[Transcribed page contents]
──────────

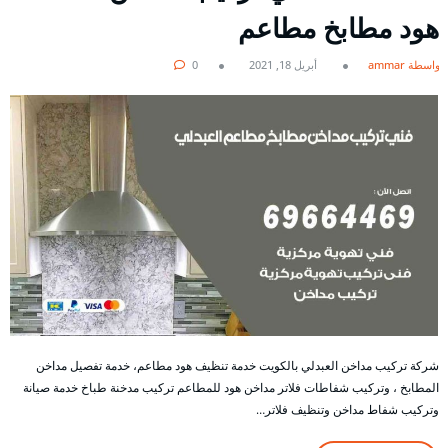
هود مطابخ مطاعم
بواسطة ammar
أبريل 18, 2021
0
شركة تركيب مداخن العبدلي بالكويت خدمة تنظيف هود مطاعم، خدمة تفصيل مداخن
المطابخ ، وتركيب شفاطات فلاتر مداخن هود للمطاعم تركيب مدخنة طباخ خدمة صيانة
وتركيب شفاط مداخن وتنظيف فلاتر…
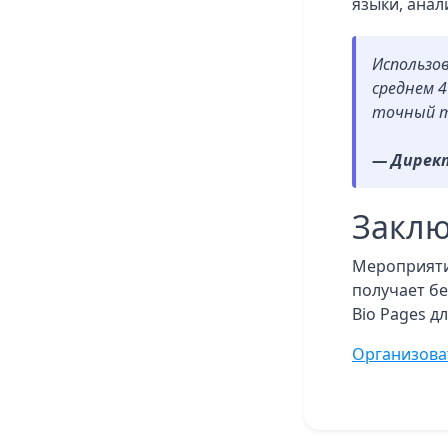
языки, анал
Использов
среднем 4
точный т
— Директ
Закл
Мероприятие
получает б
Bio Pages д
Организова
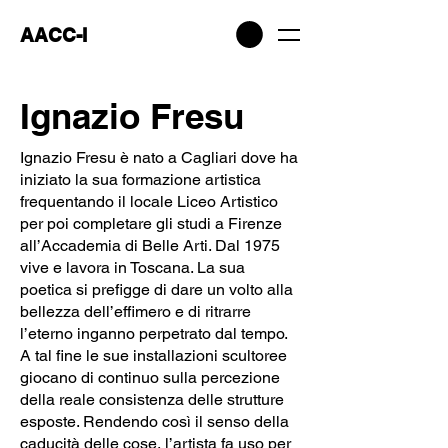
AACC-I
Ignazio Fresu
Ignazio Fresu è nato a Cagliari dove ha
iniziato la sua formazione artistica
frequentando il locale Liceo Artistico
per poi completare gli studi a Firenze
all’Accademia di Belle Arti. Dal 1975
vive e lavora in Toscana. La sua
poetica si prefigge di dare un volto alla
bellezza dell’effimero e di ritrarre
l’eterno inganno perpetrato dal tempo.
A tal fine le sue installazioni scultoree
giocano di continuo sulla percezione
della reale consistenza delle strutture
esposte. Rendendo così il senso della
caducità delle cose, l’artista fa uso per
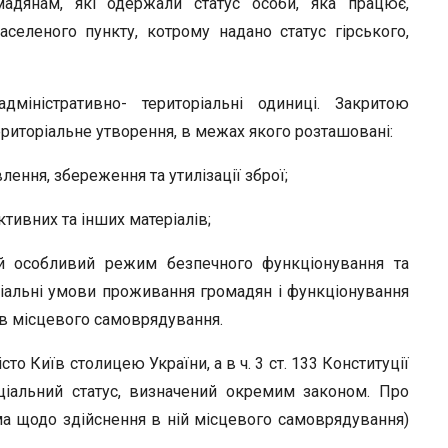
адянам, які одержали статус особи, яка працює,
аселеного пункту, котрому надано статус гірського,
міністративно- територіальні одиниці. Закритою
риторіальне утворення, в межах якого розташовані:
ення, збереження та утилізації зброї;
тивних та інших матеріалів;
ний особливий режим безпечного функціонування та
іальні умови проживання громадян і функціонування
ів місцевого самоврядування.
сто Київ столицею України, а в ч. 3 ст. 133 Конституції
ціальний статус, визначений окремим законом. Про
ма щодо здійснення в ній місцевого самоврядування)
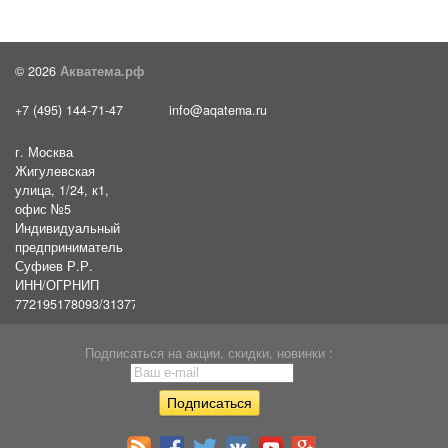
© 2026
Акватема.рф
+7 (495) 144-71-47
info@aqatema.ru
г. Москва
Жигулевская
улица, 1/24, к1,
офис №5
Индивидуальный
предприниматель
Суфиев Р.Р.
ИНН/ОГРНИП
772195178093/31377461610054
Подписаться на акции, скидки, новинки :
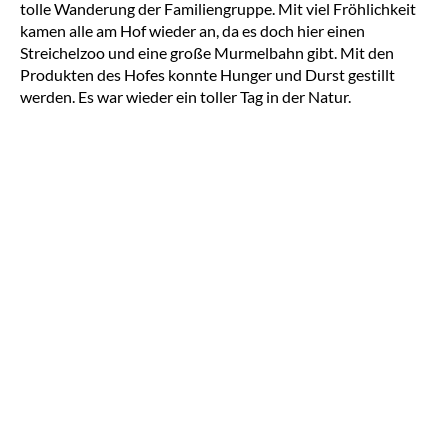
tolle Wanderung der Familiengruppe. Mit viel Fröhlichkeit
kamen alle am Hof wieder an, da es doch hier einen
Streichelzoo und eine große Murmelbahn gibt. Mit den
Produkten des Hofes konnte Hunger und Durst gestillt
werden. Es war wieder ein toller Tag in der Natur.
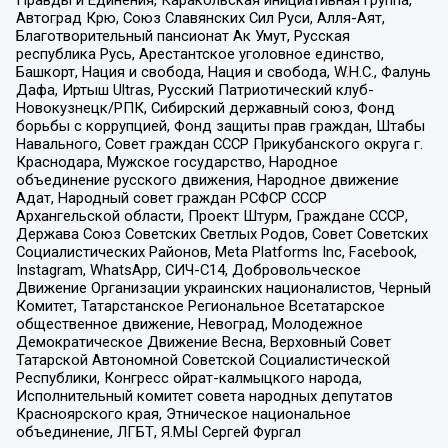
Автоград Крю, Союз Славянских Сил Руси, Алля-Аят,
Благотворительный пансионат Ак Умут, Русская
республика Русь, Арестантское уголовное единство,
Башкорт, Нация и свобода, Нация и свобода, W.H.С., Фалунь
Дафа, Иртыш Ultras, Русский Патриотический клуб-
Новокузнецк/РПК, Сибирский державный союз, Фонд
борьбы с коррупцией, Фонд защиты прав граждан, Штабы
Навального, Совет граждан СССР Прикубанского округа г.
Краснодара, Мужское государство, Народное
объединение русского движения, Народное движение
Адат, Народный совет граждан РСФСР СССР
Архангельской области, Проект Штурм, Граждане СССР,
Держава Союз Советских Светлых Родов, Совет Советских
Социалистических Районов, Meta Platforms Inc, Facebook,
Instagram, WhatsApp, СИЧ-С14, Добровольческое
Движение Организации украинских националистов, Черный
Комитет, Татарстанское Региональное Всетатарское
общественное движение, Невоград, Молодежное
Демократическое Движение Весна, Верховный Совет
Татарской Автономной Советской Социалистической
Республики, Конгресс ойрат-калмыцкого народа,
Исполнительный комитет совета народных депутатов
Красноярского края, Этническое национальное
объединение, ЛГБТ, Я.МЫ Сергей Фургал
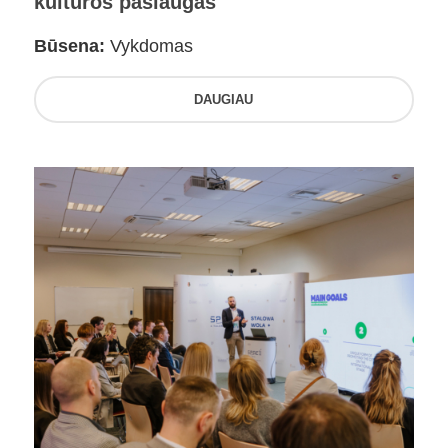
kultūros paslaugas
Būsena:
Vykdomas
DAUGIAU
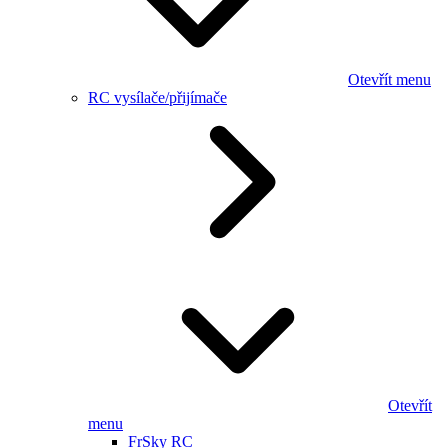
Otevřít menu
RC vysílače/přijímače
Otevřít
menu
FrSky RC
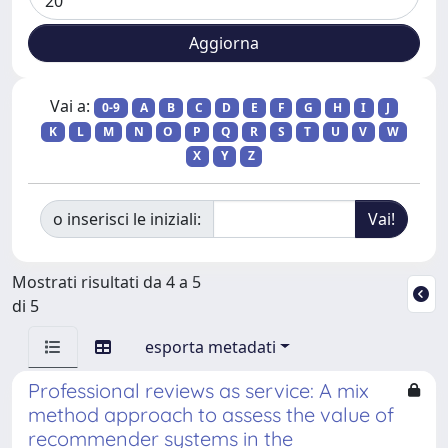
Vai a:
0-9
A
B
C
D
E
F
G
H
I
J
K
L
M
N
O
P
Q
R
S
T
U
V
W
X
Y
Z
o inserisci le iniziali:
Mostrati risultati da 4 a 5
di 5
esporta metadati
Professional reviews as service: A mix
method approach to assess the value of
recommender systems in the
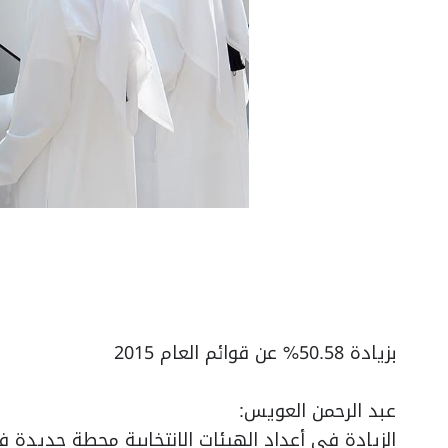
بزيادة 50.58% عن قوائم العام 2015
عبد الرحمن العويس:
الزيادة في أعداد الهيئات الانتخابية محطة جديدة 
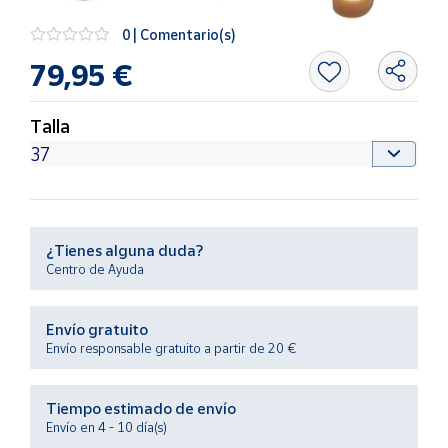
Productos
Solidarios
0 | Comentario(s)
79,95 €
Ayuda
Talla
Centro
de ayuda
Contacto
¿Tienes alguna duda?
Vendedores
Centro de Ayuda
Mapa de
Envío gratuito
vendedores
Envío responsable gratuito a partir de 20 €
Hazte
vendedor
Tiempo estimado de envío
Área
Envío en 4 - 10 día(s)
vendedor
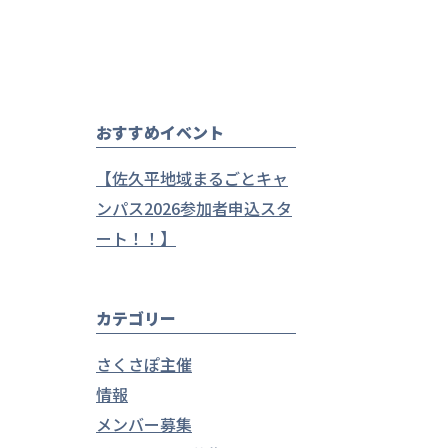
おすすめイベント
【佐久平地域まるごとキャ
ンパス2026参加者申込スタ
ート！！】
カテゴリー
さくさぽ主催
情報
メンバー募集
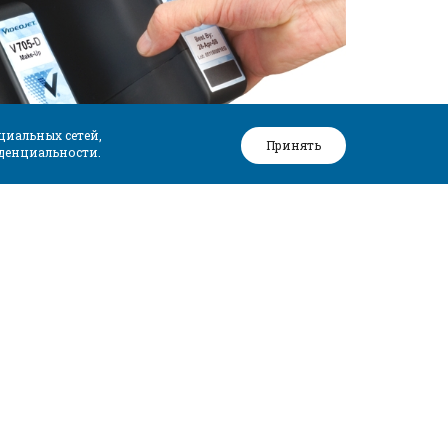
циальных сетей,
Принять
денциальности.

──────────

### What to do
Pictures are to be dropped, and the remaining data set down exactly.

### Response
هود مطابخ مطاعم
بواسطة ammar
أبريل 18, 2021
0
شركة تركيب مداخن العبدلي بالكويت خدمة تنظيف هود مطاعم، خدمة تفصيل مداخن
المطابخ ، وتركيب شفاطات فلاتر مداخن هود للمطاعم تركيب مدخنة طباخ خدمة صيانة
وتركيب شفاط مداخن وتنظيف فلاتر…
языки, анал
Использов
среднем 4
точный т
— Директ
Закл
Мероприятие
получает б
Bio Pages д
Организова
AACC-I
Ignazio Fresu
Ignazio Fresu è nato a Cagliari dove ha
iniziato la sua formazione artistica
frequentando il locale Liceo Artistico
per poi completare gli studi a Firenze
all’Accademia di Belle Arti. Dal 1975
vive e lavora in Toscana. La sua
poetica si prefigge di dare un volto alla
bellezza dell’effimero e di ritrarre
l’eterno inganno perpetrato dal tempo.
A tal fine le sue installazioni scultoree
giocano di continuo sulla percezione
della reale consistenza delle strutture
esposte. Rendendo così il senso della
caducità delle cose, l’artista fa uso per
адянам, які одержали статус особи, яка працює,
аселеного пункту, котрому надано статус гірського,
міністративно- територіальні одиниці. Закритою
риторіальне утворення, в межах якого розташовані:
ення, збереження та утилізації зброї;
тивних та інших матеріалів;
ний особливий режим безпечного функціонування та
іальні умови проживання громадян і функціонування
ів місцевого самоврядування.
сто Київ столицею України, а в ч. 3 ст. 133 Конституції
ціальний статус, визначений окремим законом. Про
ма щодо здійснення в ній місцевого самоврядування)
© 2026
Акватема.рф
+7 (495) 144-71-47
info@aqatema.ru
г. Москва
Жигулевская
улица, 1/24, к1,
офис №5
Индивидуальный
предприниматель
Суфиев Р.Р.
ИНН/ОГРНИП
772195178093/31377461610054
Подписаться на акции, скидки, новинки :
tolle Wanderung der Familiengruppe. Mit viel Fröhlichkeit
kamen alle am Hof wieder an, da es doch hier einen
Streichelzoo und eine große Murmelbahn gibt. Mit den
Produkten des Hofes konnte Hunger und Durst gestillt
werden. Es war wieder ein toller Tag in der Natur.
Автоград Крю, Союз Славянских Сил Руси, Алля-Аят,
Благотворительный пансионат Ак Умут, Русская
республика Русь, Арестантское уголовное единство,
Башкорт, Нация и свобода, Нация и свобода, W.H.С., Фалунь
Дафа, Иртыш Ultras, Русский Патриотический клуб-
Новокузнецк/РПК, Сибирский державный союз, Фонд
борьбы с коррупцией, Фонд защиты прав граждан, Штабы
Навального, Совет граждан СССР Прикубанского округа г.
Краснодара, Мужское государство, Народное
объединение русского движения, Народное движение
Адат, Народный совет граждан РСФСР СССР
Архангельской области, Проект Штурм, Граждане СССР,
Держава Союз Советских Светлых Родов, Совет Советских
Социалистических Районов, Meta Platforms Inc, Facebook,
Instagram, WhatsApp, СИЧ-С14, Добровольческое
Движение Организации украинских националистов, Черный
Комитет, Татарстанское Региональное Всетатарское
общественное движение, Невоград, Молодежное
Демократическое Движение Весна, Верховный Совет
Татарской Автономной Советской Социалистической
Республики, Конгресс ойрат-калмыцкого народа,
Исполнительный комитет совета народных депутатов
Красноярского края, Этническое национальное
объединение, ЛГБТ, Я.МЫ Сергей Фургал
kultūros paslaugas
Būsena:
Vykdomas
DAUGIAU
Otevřít menu
RC vysílače/přijímače
Otevřít
menu
FrSky RC
Vai a:
0-9
A
B
C
D
E
F
G
H
I
J
K
L
M
N
O
P
Q
R
S
T
U
V
W
X
Y
Z
o inserisci le iniziali:
Mostrati risultati da 4 a 5
di 5
esporta metadati
Professional reviews as service: A mix
method approach to assess the value of
recommender systems in the
بزيادة 50.58% عن قوائم العام 2015
عبد الرحمن العويس:
الزيادة في أعداد الهيئات الانتخابية محطة جديدة 
Productos
Solidarios
0 | Comentario(s)
79,95 €
Ayuda
Talla
Centro
de ayuda
Contacto
¿Tienes alguna duda?
Vendedores
Centro de Ayuda
Mapa de
Envío gratuito
vendedores
Envío responsable gratuito a partir de 20 €
Hazte
vendedor
Tiempo estimado de envío
Área
Envío en 4 - 10 día(s)
vendedor
おすすめイベント
【佐久平地域まるごとキャ
ンパス2026参加者申込スタ
ート！！】
カテゴリー
さくさぽ主催
情報
メンバー募集
циальных сетей,
Принять
денциальности.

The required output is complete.